Kommt ein Jude in eine Bar
Ja, die Sache mit dem jüdischen Witz. Einige Juden haben damit schon effektiv Geld verdient, etwa tolle Typen wie Jerry Seinfeld (amerikanischer Sitcom-Aktivist) oder Maxim Biller (mittelmäßig begabter Berliner Autor). Für Protestanten oder Katholiken, die halt nicht jeden Insider rund um koschere Mahlzeiten und Beschneidungsrituale aus dem Effeff draufhaben, ist es manchmal nicht ganz so nachvollziehbar, über was da nun genau gelacht wird, aber Haken hinter.
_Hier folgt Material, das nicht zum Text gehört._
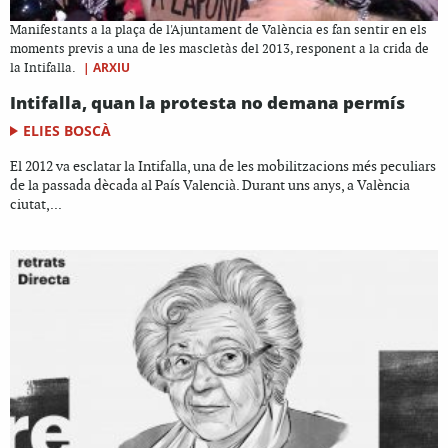
Manifestants a la plaça de l'Ajuntament de València es fan sentir en els
moments previs a una de les mascletàs del 2013, responent a la crida de
|
ARXIU
la Intifalla.
Intifalla, quan la protesta no demana permís
ELIES BOSCÀ
El 2012 va esclatar la Intifalla, una de les mobilitzacions més peculiars
de la passada dècada al País Valencià. Durant uns anys, a València
ciutat,...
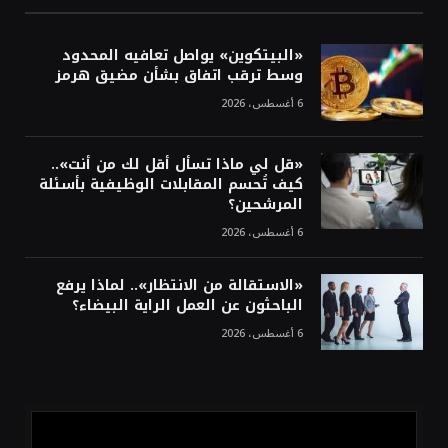
أسعار النفط تواصل التراجع للجلسة الثالثة مع
ترقب تطورات الوساطة بشأن الحرب
«البيتكوين» يواصل تعافيه المحدود
وسط ترقب اتفاق بشأن مضيق هرمز
6 أغسطس، 2026
«قل لي ماذا تسأل أقل لك من أنت»..
كيف تُحسم المقابلات الوظيفية بأسئلة
المرشحين؟
6 أغسطس، 2026
«الاستقالة من الانتظار».. لماذا يرفع
الباحثون عن العمل الراية البيضاء؟
6 أغسطس، 2026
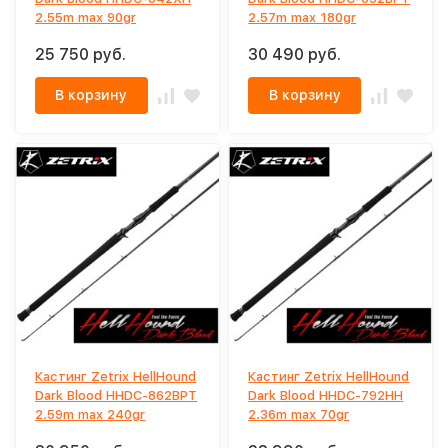
2.55m max 90gr
2.57m max 180gr
25 750 руб.
30 490 руб.
В корзину
В корзину
Кастинг Zetrix HellHound
Кастинг Zetrix HellHound
Dark Blood HHDC-862BPT
Dark Blood HHDС-792HH
2.59m max 240gr
2.36m max 70gr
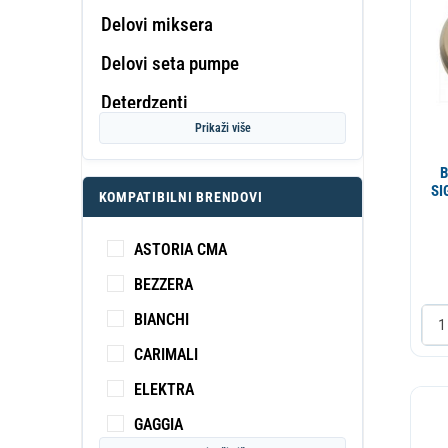
Delovi miksera
Delovi seta pumpe
PROF
Deterdzenti
KA
S
Prikaži više
Dihtung
B
Displej
SI
KOMPATIBILNI BRENDOVI
27
Dizna
ASTORIA CMA
Dizna
BEZZERA
Dozator
BIANCHI
Drzac
CARIMALI
Dugme
ELEKTRA
Elektromotor
GAGGIA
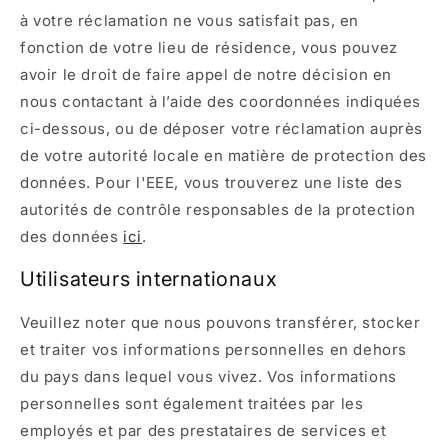
à votre réclamation ne vous satisfait pas, en
fonction de votre lieu de résidence, vous pouvez
avoir le droit de faire appel de notre décision en
nous contactant à l’aide des coordonnées indiquées
ci-dessous, ou de déposer votre réclamation auprès
de votre autorité locale en matière de protection des
données. Pour l'EEE, vous trouverez une liste des
autorités de contrôle responsables de la protection
des données
ici
.
Utilisateurs internationaux
Veuillez noter que nous pouvons transférer, stocker
et traiter vos informations personnelles en dehors
du pays dans lequel vous vivez. Vos informations
personnelles sont également traitées par les
employés et par des prestataires de services et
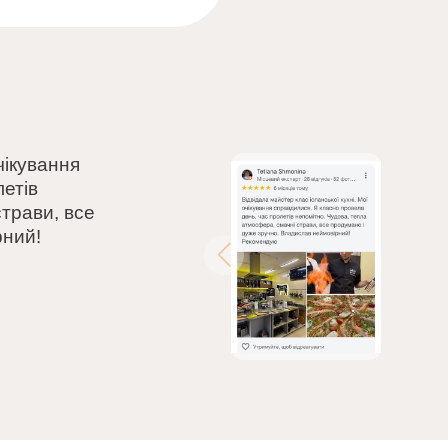
чікування
етів
трави, все
рний!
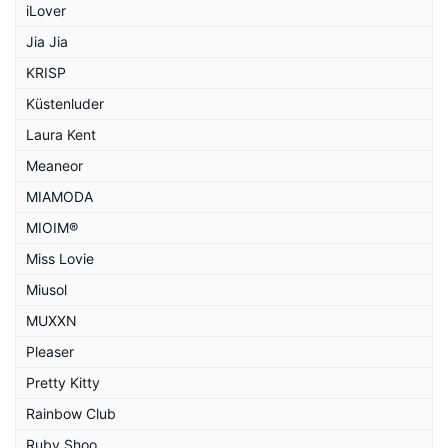
iLover
Jia Jia
KRISP
Küstenluder
Laura Kent
Meaneor
MIAMODA
MIOIM®
Miss Lovie
Miusol
MUXXN
Pleaser
Pretty Kitty
Rainbow Club
Ruby Shoo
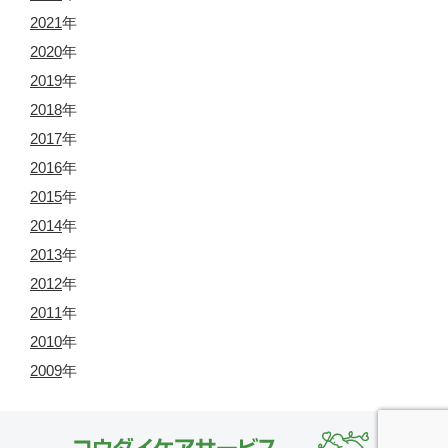
2021
年
2020
年
2019
年
2018
年
2017
年
2016
年
2015
年
2014
年
2013
年
2012
年
2011
年
2010
年
2009
年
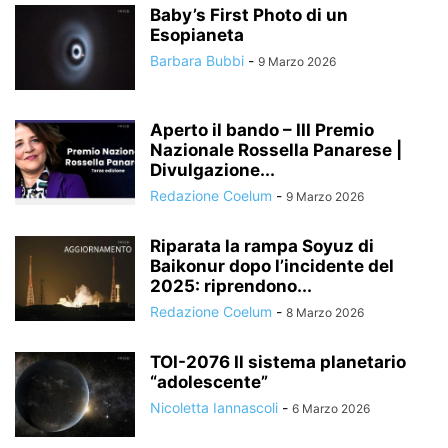
Baby’s First Photo di un
Esopianeta
Barbara Bubbi
-
9 Marzo 2026
Aperto il bando – III Premio
Nazionale Rossella Panarese |
Divulgazione...
Redazione Coelum
-
9 Marzo 2026
Riparata la rampa Soyuz di
Baikonur dopo l’incidente del
2025: riprendono...
Redazione Coelum
-
8 Marzo 2026
TOI-2076 Il sistema planetario
“adolescente”
Nicoletta Iannascoli
-
6 Marzo 2026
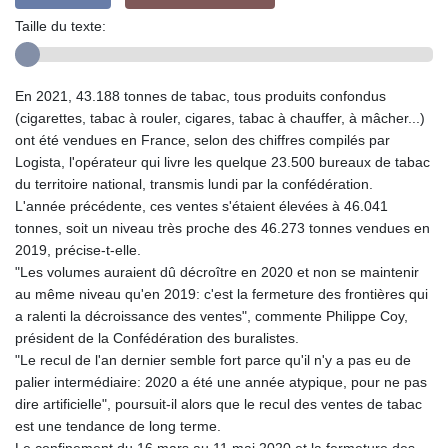
Taille du texte:
En 2021, 43.188 tonnes de tabac, tous produits confondus
(cigarettes, tabac à rouler, cigares, tabac à chauffer, à mâcher...)
ont été vendues en France, selon des chiffres compilés par
Logista, l'opérateur qui livre les quelque 23.500 bureaux de tabac
du territoire national, transmis lundi par la confédération.
L'année précédente, ces ventes s'étaient élevées à 46.041
tonnes, soit un niveau très proche des 46.273 tonnes vendues en
2019, précise-t-elle.
"Les volumes auraient dû décroître en 2020 et non se maintenir
au même niveau qu'en 2019: c'est la fermeture des frontières qui
a ralenti la décroissance des ventes", commente Philippe Coy,
président de la Confédération des buralistes.
"Le recul de l'an dernier semble fort parce qu'il n'y a pas eu de
palier intermédiaire: 2020 a été une année atypique, pour ne pas
dire artificielle", poursuit-il alors que le recul des ventes de tabac
est une tendance de long terme.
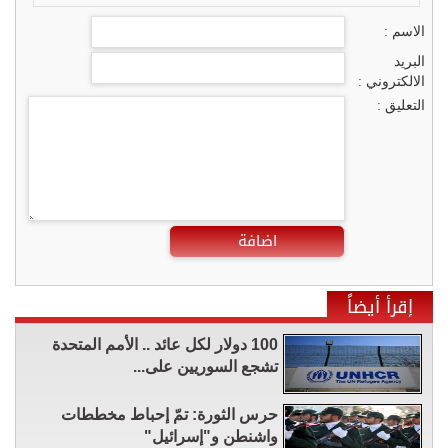
الاسم :
البريد
الالكتروني :
التعليق :
اضافة
إقرأ أيضاً
100 دولار لكل عائد .. الأمم المتحدة
تشجع السوريين على...
حرس الثورة: تمّ إحباط مخططات
واشنطن و"إسرائيل"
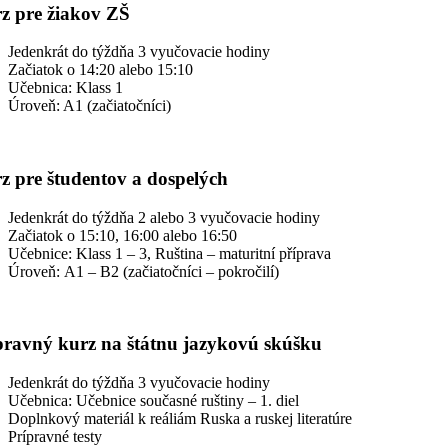
z pre žiakov ZŠ
Jedenkrát do týždňa 3 vyučovacie hodiny
Začiatok o 14:20 alebo 15:10
Učebnica: Klass 1
Úroveň: A1 (začiatočníci)
z pre študentov a dospelých
Jedenkrát do týždňa 2 alebo 3 vyučovacie hodiny
Začiatok o 15:10, 16:00 alebo 16:50
Učebnice: Klass 1 – 3, Ruština – maturitní příprava
Úroveň: A1 – B2 (začiatočníci – pokročilí)
pravný kurz na štátnu jazykovú skúšku
Jedenkrát do týždňa 3 vyučovacie hodiny
Učebnica: Učebnice současné ruštiny – 1. diel
Doplnkový materiál k reáliám Ruska a ruskej literatúre
Prípravné testy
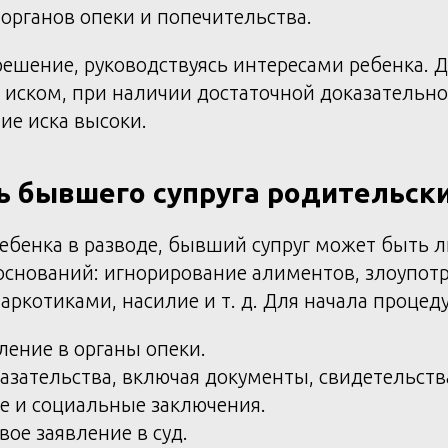
органов опеки и попечительства.
ешение, руководствуясь интересами ребенка. Д
с иском, при наличии достаточной доказательн
ие иска высоки.
ь бывшего супруга родительски
ебенка в разводе, бывший супруг может быть 
оснований: игнорирование алиментов, злоупот
аркотиками, насилие и т. д. Для начала процед
ление в органы опеки.
азательства, включая документы, свидетельств
е и социальные заключения.
вое заявление в суд.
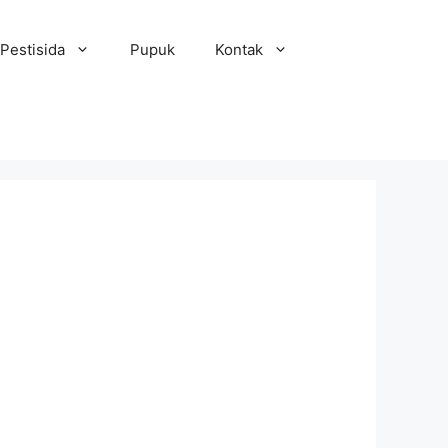
Pestisida
Pupuk
Kontak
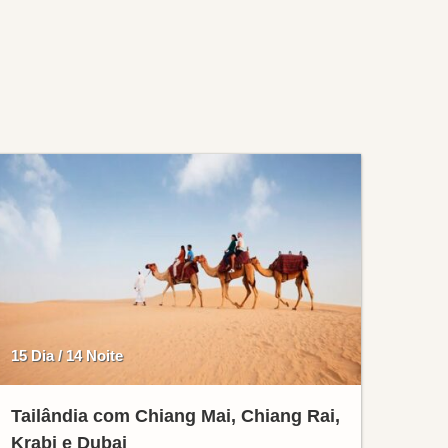
15 Dia / 14 Noite
Tailândia com Chiang Mai, Chiang Rai,
Krabi e Dubai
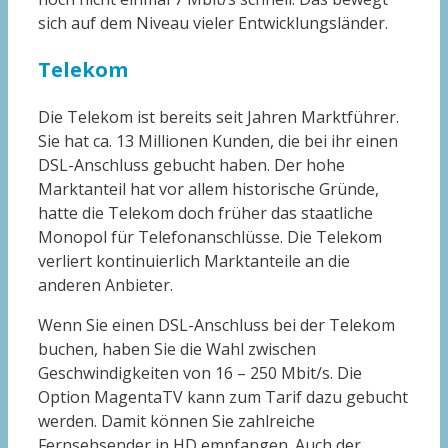
sich auf dem Niveau vieler Entwicklungsländer.
Telekom
Die Telekom ist bereits seit Jahren Marktführer.
Sie hat ca. 13 Millionen Kunden, die bei ihr einen
DSL-Anschluss gebucht haben. Der hohe
Marktanteil hat vor allem historische Gründe,
hatte die Telekom doch früher das staatliche
Monopol für Telefonanschlüsse. Die Telekom
verliert kontinuierlich Marktanteile an die
anderen Anbieter.
Wenn Sie einen DSL-Anschluss bei der Telekom
buchen, haben Sie die Wahl zwischen
Geschwindigkeiten von 16 – 250 Mbit/s. Die
Option MagentaTV kann zum Tarif dazu gebucht
werden. Damit können Sie zahlreiche
Fernsehsender in HD empfangen. Auch der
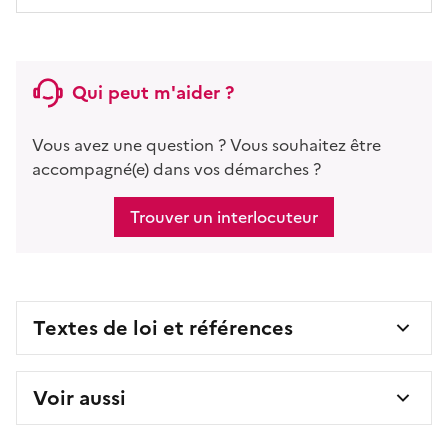
Qui peut m'aider ?
Vous avez une question ? Vous souhaitez être
accompagné(e) dans vos démarches ?
Trouver un interlocuteur
Textes de loi et références
Voir aussi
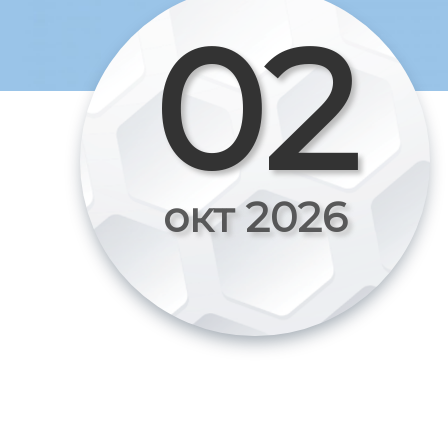
02
окт 2026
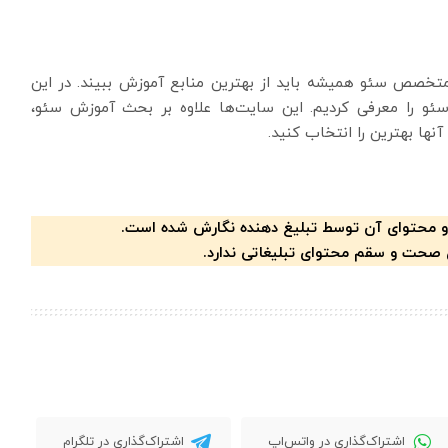
متخصص سئو همیشه باید از بهترین منابع آموزش ببیند. در این
سئو را معرفی کردیم. این سایت‌ها علاوه بر بحث آموزش سئو،
نها بهترین را انتخاب کنید.
و محتوای آن توسط تبلیغ دهنده نگارش شده است.
 صحت و سقم محتوای تبلیغاتی ندارد.
اشتراک‌گذاری در واتس‌اپ
اشتراک‌گذاری در تلگرام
Lachen sei schließlich jeder Religion gegönnt.
Nun also hat Autor David Grossman eine Art One-Man-Show für das jüdische Sein an sich und überhaupt konzipiert, das der bekannte Schauspieler Samuel Finzi in zweieinhalb Stunden auf die Bretter bringt: Kommt ein Pferd in eine Bar heißt das Stück; Grossman gilt als einer der „bedeutendsten Schriftsteller der israelischen Gegenwartsliteratur“.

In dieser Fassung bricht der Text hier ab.